Participation in service projects
“I am very fortunate to have been a driver for the Highway to Mexico project in 2012. That project brings essential equipment—fire trucks, ambulances, school supplies, wheelchairs, medical supplies—down to communities in the Mazatlan area, including remote communities that don’t have access to these resources.
“It was quite a journey, travelling from northern Alberta. Eight days of driving, pulling into Mazatlan very late at night and being able to deliver this equipment and these items to that community.”
In her own community, Tracey has participated in projects in support of the local food bank drive. “We literally bring in tons and tons of food every year to support the food banks in Grande Prairie and the surrounding area. It’s an excellent project, supported by all the clubs in the area, including the Rotaract Club, our Interact Club and our Early-act club.”
More recently, Tracey was part of a Project Amigo program, which involved several past and future DGs who spent a volunteer week in Mexico.
“Truly, it was life-changing to be on the ground in Mexico and meet with families in very remote and tough places and to be able to offer them hope and to help children reach their academic goals. It’s a gift that we can do that,” she says.
“It was very humbling to experience that journey and that adventure and in my heart I will never forget the feeling of what I felt when I was down there.”
A commitment to leadership
Tracey sees her role as District governor as one of leadership, rather than management.

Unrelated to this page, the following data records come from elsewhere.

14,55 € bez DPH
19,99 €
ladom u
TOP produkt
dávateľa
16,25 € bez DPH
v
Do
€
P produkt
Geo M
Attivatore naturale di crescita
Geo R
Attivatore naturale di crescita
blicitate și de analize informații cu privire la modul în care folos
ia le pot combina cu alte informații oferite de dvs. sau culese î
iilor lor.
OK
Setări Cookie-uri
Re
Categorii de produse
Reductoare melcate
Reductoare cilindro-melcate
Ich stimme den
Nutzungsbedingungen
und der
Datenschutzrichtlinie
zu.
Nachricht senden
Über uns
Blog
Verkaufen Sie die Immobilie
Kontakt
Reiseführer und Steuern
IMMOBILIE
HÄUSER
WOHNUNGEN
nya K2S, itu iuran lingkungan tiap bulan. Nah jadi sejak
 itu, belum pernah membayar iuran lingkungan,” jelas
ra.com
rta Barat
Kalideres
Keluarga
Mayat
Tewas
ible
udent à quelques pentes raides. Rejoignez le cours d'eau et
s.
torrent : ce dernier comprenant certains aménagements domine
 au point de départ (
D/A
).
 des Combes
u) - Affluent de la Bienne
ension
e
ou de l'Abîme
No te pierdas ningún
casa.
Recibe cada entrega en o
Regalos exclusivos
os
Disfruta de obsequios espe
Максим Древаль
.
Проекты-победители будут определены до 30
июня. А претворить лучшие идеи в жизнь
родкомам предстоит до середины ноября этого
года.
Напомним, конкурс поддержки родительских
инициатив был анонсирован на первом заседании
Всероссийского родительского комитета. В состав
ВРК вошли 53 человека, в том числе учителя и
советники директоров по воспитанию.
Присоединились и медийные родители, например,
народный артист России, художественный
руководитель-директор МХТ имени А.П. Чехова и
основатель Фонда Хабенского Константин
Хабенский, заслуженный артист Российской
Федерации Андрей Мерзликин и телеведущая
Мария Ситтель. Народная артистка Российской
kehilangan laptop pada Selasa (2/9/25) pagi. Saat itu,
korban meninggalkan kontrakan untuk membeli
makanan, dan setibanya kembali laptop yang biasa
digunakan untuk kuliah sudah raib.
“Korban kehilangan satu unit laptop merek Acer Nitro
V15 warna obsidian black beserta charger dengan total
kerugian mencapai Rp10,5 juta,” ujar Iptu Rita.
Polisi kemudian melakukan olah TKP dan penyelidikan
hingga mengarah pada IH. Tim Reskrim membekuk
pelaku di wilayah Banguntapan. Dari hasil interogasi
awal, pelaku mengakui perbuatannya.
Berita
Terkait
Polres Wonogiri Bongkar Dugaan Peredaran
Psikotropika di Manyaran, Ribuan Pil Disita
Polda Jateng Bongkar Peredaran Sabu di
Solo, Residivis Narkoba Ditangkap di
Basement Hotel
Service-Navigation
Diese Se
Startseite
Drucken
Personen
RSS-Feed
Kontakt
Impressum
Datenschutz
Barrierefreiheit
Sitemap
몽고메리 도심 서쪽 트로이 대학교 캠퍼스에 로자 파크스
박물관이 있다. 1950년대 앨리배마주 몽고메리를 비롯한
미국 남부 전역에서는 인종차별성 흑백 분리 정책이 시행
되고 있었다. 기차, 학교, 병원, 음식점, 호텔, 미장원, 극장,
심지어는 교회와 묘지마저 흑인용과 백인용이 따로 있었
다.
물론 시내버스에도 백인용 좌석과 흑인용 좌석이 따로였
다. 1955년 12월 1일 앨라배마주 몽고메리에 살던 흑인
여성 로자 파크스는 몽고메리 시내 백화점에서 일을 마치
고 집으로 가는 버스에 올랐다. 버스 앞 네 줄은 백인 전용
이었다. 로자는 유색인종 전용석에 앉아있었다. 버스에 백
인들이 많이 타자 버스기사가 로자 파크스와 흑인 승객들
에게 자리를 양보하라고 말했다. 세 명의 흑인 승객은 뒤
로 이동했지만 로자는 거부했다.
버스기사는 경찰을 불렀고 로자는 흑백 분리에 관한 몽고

“There is a difference between management and leadership. Management is when you have the opportunity just to have a systems of checks and balances in place and to keep moving things along. Leading and holding the role of District governor is truly about inspiring and engaging our great Rotarians and also helping others to understand what Rotary is about.
“I believe it’s important that we grow Rotary and that we connect Rotary clubs at a stronger level with their own communities, but also at the international level,” Tracey says.
“Just imagine if we can increase the presence of Rotary by sharing and inspiring others. That’s what I am really excited about. We know that people have dreams. People have dreams to connect and do more for others. When we connect the dreams of people who desire to serve with the dreams of the people who are in need … wow! That’s amazing. I am really excited to be able to sit down, to have conversations with people, to hear about their dreams and look at ways we can continue to do what we are doing and do more,” Tracey says.
“I am truly, truly honoured today to be able to step into the role of District governor. There is a little bit of nervousness coming in as well. It is a key role in helping Rotary to go forward at the District level and for Rotary International. I don’t take it lightly. I am excited. I am honoured and I am humbled,” Tracey says.
“I believe we have one of the best Districts in the world. Look at the impact of our District, from our local work to our international work.”